Il collaudatore statico è un professionista abilitato — ingegnere o architetto iscritto all'albo da almeno dieci anni — nominato dal committente e che non abbia partecipato in alcun modo alla progettazione, alla direzione dei lavori o all'esecuzione dell'opera. Questa indipendenza è un requisito essenziale per garantire l'obiettività del giudizio. Per le opere pubbliche, il collaudatore è nominato dalla stazione appaltante secondo le procedure del Codice dei contratti pubblici.

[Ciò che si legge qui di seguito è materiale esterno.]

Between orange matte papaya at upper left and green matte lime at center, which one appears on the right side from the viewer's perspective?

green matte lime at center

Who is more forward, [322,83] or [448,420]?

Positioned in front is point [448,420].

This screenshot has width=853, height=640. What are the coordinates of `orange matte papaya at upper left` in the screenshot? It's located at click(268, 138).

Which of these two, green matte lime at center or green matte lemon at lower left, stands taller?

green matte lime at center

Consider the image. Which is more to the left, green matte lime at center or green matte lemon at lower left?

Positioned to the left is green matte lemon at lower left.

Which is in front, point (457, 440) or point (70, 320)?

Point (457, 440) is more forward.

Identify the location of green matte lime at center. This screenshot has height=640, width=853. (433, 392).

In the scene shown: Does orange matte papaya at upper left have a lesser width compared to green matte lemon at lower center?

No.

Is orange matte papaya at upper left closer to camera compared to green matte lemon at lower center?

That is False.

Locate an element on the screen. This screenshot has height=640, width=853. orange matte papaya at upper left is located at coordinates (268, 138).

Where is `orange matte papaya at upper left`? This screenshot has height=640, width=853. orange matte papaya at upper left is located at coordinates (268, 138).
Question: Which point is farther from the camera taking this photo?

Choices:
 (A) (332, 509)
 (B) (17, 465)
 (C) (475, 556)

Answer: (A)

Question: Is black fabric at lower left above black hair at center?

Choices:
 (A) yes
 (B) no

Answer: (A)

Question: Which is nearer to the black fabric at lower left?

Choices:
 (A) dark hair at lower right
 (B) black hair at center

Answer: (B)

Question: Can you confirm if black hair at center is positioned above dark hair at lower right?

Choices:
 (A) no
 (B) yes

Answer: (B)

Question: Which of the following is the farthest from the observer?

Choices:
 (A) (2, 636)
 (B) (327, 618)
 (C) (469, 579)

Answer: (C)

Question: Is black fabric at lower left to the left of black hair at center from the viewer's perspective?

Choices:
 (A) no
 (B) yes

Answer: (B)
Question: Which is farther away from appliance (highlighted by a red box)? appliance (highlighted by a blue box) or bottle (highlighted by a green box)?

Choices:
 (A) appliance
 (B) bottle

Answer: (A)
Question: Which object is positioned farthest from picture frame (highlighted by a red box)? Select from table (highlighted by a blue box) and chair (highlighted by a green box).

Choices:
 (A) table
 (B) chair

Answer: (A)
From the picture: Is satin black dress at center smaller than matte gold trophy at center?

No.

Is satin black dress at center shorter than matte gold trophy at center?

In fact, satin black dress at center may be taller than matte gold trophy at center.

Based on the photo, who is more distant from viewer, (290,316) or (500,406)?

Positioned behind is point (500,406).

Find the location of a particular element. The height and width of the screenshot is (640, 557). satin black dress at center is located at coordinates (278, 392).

Il collaudatore ha accesso al cantiere in ogni momento durante l'esecuzione dei lavori.
Il collaudo deve essere eseguito con le modalità e nei tempi indicati dalle NTC 2018, che distinguono tra prove di carico obbligatorie e facoltative. Per le strutture in cemento armato e in acciaio, il collaudo deve avvenire entro 60 giorni dalla comunicazione di ultimazione dei lavori all'ufficio tecnico regionale competente. Il collaudatore redige il certificato di collaudo, che attesta la conformità dell'opera e ne autorizza l'uso. Il certificato di collaudo ha valore definitivo e costituisce il documento conclusivo del processo costruttivo.

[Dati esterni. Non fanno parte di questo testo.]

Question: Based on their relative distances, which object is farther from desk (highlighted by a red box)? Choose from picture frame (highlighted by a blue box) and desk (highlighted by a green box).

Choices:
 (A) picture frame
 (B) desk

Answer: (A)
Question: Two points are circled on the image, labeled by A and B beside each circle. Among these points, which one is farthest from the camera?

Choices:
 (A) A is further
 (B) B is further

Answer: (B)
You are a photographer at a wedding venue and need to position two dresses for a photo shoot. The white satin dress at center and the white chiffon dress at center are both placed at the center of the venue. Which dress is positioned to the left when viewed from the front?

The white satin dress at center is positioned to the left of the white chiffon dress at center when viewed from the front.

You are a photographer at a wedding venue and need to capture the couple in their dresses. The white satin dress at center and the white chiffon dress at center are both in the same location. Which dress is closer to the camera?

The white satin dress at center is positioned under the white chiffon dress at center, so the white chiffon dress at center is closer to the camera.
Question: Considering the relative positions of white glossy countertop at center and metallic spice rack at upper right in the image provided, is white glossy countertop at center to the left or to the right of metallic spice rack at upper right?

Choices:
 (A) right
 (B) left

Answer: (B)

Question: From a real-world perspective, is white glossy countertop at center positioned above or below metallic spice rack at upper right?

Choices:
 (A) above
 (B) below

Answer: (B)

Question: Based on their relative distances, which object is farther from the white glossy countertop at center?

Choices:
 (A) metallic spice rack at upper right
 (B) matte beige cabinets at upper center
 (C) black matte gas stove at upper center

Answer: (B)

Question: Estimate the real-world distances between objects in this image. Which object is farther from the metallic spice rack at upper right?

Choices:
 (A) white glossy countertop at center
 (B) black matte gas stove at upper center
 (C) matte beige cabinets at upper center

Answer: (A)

Le NTC 2018 al paragrafo 9.1 richiedono che il collaudatore esamini la documentazione progettuale completa: relazione di calcolo strutturale, elaborati grafici esecutivi, relazione sui materiali, relazione geotecnica e sulle fondazioni, piano di manutenzione della parte strutturale dell'opera. Il collaudatore verifica la correttezza dei calcoli strutturali (o ne dispone la verifica), la conformità dei materiali mediante i certificati delle prove di laboratorio autorizzato e la corretta esecuzione mediante sopralluoghi in cantiere. La visita finale di collaudo comprende l'ispezione visiva dell'opera completata e, quando previste, le prove di carico.
Il giornale dei lavori e i certificati di prova dei materiali sono documenti fondamentali per il collaudo. Il giornale dei lavori, tenuto dalla Direzione Lavori, registra cronologicamente le fasi costruttive, le condizioni meteorologiche, i getti di calcestruzzo, le prove di accettazione e ogni evento significativo. I certificati di prova dei materiali strutturali (calcestruzzo, acciaio, legno lamellare) devono provenire da laboratori autorizzati ai sensi dell'art. 59 del DPR 380/2001 e attestare la conformità dei materiali alle specifiche di progetto e alle norme di qualificazione.
2Prove di carico statiche e dinamiche
Le prove di carico statiche sono disciplinate dal paragrafo 9.2 delle NTC 2018 e consistono nell'applicazione di carichi noti sulla struttura e nella misurazione delle deformazioni risultanti. Le prove hanno lo scopo di verificare che il comportamento della struttura sotto carico sia conforme alle previsioni del calcolo e che non si manifestino deformazioni anomale, fessurazioni impreviste o altri segni di inadeguatezza strutturale. Le NTC 2018 prescrivono che il carico di prova sia definito dal progettista strutturale e dal collaudatore in modo da sollecitare la struttura in misura significativa senza superare gli stati limite di esercizio.
Il carico di prova per solai e travi si determina tipicamente come la combinazione rara delle azioni di esercizio, corrispondente al carico permanente più il carico variabile caratteristico, eventualmente ridotto di una percentuale (generalmente il carico di prova corrisponde al 70-80% del carico di esercizio totale). I carichi possono essere applicati mediante materiali da costruzione (sacchi di cemento, bidoni d'acqua, mattoni) distribuiti uniformemente sulla superficie o mediante martinetti idraulici per prove localizzate. La strumentazione comprende comparatori centesimali, trasduttori di spostamento LVDT, estensimetri e livelle di precisione.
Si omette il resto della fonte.